Mir EP-3
- Mission type: Mir visiting crew
- Mission duration: 8.85 days (launch to landing)

Expedition
- Space station: Mir
- Began: 29 August 1988
- Ended: 7 September 1988
- Arrived aboard: Soyuz TM-6
- Departed aboard: Soyuz TM-5

Crew
- Crew size: Two
- Members: Vladimir Lyakhov Abdul Ahad Mohmand
- Callsign: Proton

= Mir EP-3 =

Short-term expedition to Mir space station

Mir EP-3 was a week-long crewed spaceflight to the Soviet space station Mir, during the long-duration expedition Mir EO-3. It was the sixth crewed spaceflight to Mir, and was launched with the spacecraft Soyuz TM-6. This spacecraft also carried Valeri Polyakov, who would stay aboard Mir after the crew of EP-3 returned to Earth in Soyuz TM-5. The crew of EP-3, also known as the Soyuz TM-6 crew, consisted of Soviet cosmonaut Vladimir Lyakhov as commander, and the first Afghan to visit space, Abdul Ahad Mohmand.

==Background==
The nine-year Soviet–Afghan War was coming to a close, with the final troop withdrawal starting in May 1988. It was decided by the Glavcosmos chairman that the Afghan's spaceflight would be moved earlier than originally planned, so that it would occur before the Soviet military completed their withdrawal from Afghanistan.

==Crew==

| Position | Name | Spaceflight | Launch | Landing | Duration | Notes |
| Commander | Soviet Union Vladimir Lyakhov | Third | 29 August 1988 Soyuz TM-6 | 7 September 1988 Soyuz TM-5 | 8.8 days |  |
| Flight Engineer | Afghanistan Abdul Ahad Mohmand | First | First Afghan cosmonaut |

Lyakhov had been on two spaceflight before, both of which were long-duration missions. The first was launched and landed with the spacecraft Soyuz 32, and lasted for 175 days; it was the third long-duration expedition on the space station Salyut 6, called Salyut 6 EO-3. His second spaceflight was launched and landed with the spacecraft Soyuz T-9, and lasted for 145 days; it was the second long-duration expedition aboard the space station Salyut 7, which was called Salyut 7 EO-2.

==Mission highlights==

Mohmand's main objective was to photograph and make observations of Afghanistan from space. These photographs would be used to map the country's inaccessible mountainous regions, assess water and glacial run-off, as well as to find possible sources of oil and gas in lowland regions.

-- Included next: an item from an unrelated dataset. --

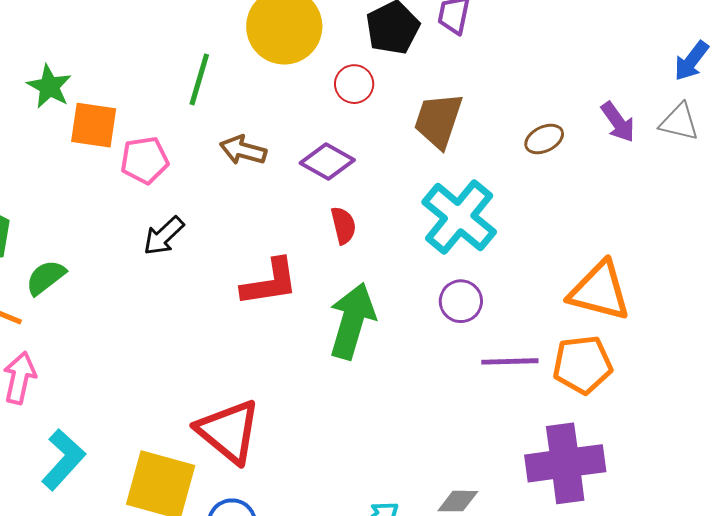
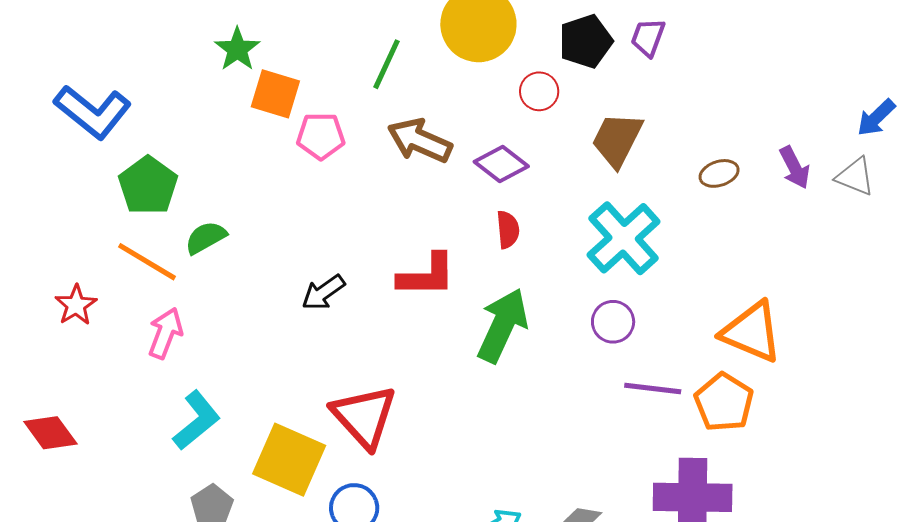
brown arrow: (243, 150) -> (420, 141), size x1.4
black arrow: (164, 236) -> (323, 292), moved
orange pentagon: (582, 365) -> (724, 402), turned 30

===Problems during descent===
Lhakhov and Mohmand depart Mir on 6 September in Soyuz TM-5. Even though the TM-5 spacecraft had only been launched a few months earlier, for Mir EP-2, it was thought to be better to leave the resident crew with the most recent Soyuz spacecraft.

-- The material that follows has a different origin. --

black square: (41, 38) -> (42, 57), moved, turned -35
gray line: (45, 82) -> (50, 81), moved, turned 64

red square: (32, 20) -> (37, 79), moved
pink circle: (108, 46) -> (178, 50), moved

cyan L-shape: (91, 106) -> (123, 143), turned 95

During descent they suffered a computer software problem combined with a sensor problem. The deorbit engine on the TM-5 spacecraft which was to propel them into atmospheric reentry, did not behave as expected. During an attempted burn, the computer shut off the engines prematurely, believing the spacecraft was out of alignment. Lyakhov determined that they were not, in fact, out of alignment, and asserted that the problem was caused by conflicting signals picked up by the alignment sensors caused by solar glare. With the problem apparently solved, the engines were restarted two orbits later but soon shut off again. The flight director decided that they would have to remain in orbit an extra day (a full revolution of the Earth), so they could determine what the problem was. During this time it was realised that during the second attempted engine burn, the computer had tried to execute the program which was used to dock with Mir several months earlier during EP-2. After reprogramming the computer, the next attempt was successful, and the crew safely landed on 7 September.